I was talking to a friend earlier about an upcoming virtual game night were planned to have this weekend. We tried this last month too and it didn’t go very well. I thought we were playing games at 7, but everyone else thought they were starting dinner at 7, chatting while cooking and eating, and starting to play games at 8:30 … then only play for 30 minutes because “it was Friday and their brain was ‘done thinking’ at this point.” So 4 weeks later when we tried planning again, we discussed our frustrations from last month.
Why is this important? Because conflict happens when we don’t manage expectations, and conflict is what I want to write about today. I’m working with a diocese to create a team building workshop for their pastors, and one of the healthy behaviors of members on the team is “Healthy Conflict.” As someone who almost never sends a meal back when it comes out wrong or even has to muster up all of her courage to tell the grocery store clerk an item rang up at the wrong price, I also dislike talking about conflict.
Conflict is hard. It’s uncomfortable. It’s almost always avoided. However, when we avoid conflict, it just gets worse. We think we can tolerate something, but then all of a sudden one small thing has us exploding like a volcano. We do this with our roommates, spouses, children, co-workers, and neighbors.
I also think it’s going to happen when we come back to Mass in a few weeks (dates still to be determined, of course).
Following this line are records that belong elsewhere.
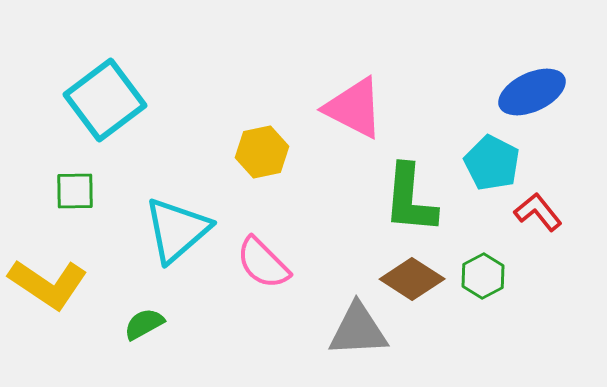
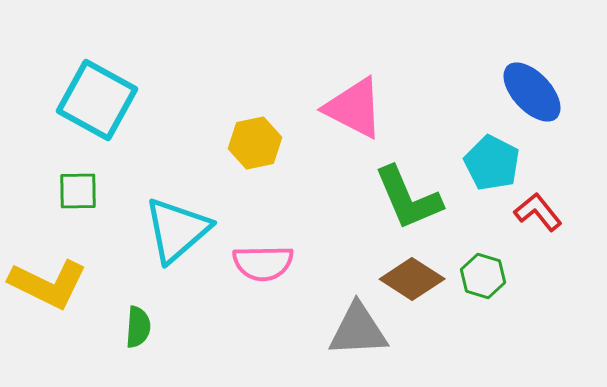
blue ellipse: rotated 72 degrees clockwise
cyan square: moved 8 px left; rotated 24 degrees counterclockwise
yellow hexagon: moved 7 px left, 9 px up
green square: moved 3 px right
green L-shape: moved 2 px left, 1 px up; rotated 28 degrees counterclockwise
pink semicircle: rotated 46 degrees counterclockwise
green hexagon: rotated 15 degrees counterclockwise
yellow L-shape: rotated 8 degrees counterclockwise
green semicircle: moved 6 px left, 3 px down; rotated 123 degrees clockwise
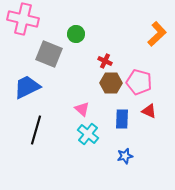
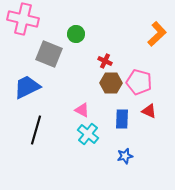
pink triangle: moved 1 px down; rotated 14 degrees counterclockwise
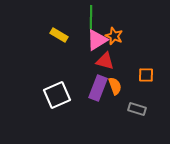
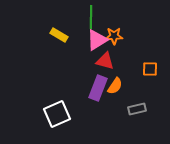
orange star: rotated 24 degrees counterclockwise
orange square: moved 4 px right, 6 px up
orange semicircle: rotated 54 degrees clockwise
white square: moved 19 px down
gray rectangle: rotated 30 degrees counterclockwise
So how might we prevent conflict before it starts? By managing expectations.
The main expectation I want to talk about is this: Everything will be just as it has always been when we go back to Mass. That’s unrealistic. Each Diocese is working on different rules and policies for when we go back. I’m going to list some questions you need to ask when communicating these changes to your parishioners, and maybe some things you haven’t thought of yet.
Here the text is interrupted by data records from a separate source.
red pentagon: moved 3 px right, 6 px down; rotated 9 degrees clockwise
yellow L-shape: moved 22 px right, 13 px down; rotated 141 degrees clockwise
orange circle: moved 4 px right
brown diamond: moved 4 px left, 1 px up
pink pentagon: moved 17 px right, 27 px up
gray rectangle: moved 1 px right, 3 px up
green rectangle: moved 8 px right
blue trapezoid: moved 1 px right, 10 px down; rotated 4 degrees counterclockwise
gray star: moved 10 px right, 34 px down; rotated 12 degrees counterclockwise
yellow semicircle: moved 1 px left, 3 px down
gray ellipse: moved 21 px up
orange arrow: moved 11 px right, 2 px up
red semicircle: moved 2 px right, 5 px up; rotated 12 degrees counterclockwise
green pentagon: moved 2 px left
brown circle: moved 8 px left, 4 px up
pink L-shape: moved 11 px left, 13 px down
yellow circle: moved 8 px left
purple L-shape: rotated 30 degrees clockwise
- If the number of people who can be at Mass will be restricted, how will you communicate that to parishioners? Will people sign up or be turned away at the door?
- Do you have an opportunity to hold Mass outside? If so, how will you keep families socially distant?
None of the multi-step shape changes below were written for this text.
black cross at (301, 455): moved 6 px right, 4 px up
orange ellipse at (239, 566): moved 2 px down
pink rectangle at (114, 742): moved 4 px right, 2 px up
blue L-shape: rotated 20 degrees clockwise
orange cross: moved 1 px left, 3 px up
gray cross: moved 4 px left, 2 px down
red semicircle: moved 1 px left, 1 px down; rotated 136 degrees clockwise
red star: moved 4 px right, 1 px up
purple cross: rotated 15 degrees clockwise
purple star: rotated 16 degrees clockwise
- Will you create a printed worship aid that can be thrown away or recycled after each Mass to avoid spreading the virus?
- What will you do about the offertory since passing the basket will be unwise?
- Will daily Masses look different than Sunday Masses or will you try to spread people out throughout the week?
- If an issue arises as people are coming in, sitting close to one another, or any number of things, who will address it? Will you train your Ushers, Greeters, or a different group of people?
- How will you continue to live stream Masses for those in vulnerable populations and any who aren’t yet comfortable leaving home for a large group gathering?
- What will distributing the bulletin look like? Will you?
- Will you prop open all of the doors so no one has to touch any door knobs? Even more than having someone hold it open who won’t be able to stay 6 feet from those walking in.
- How will you distribute communion? How will you communicate the new plan to attendees?
Again, this is not an exhaustive list or even a measure of prescriptions, but instead a list of things to consider and questions to ask. What do I need to add?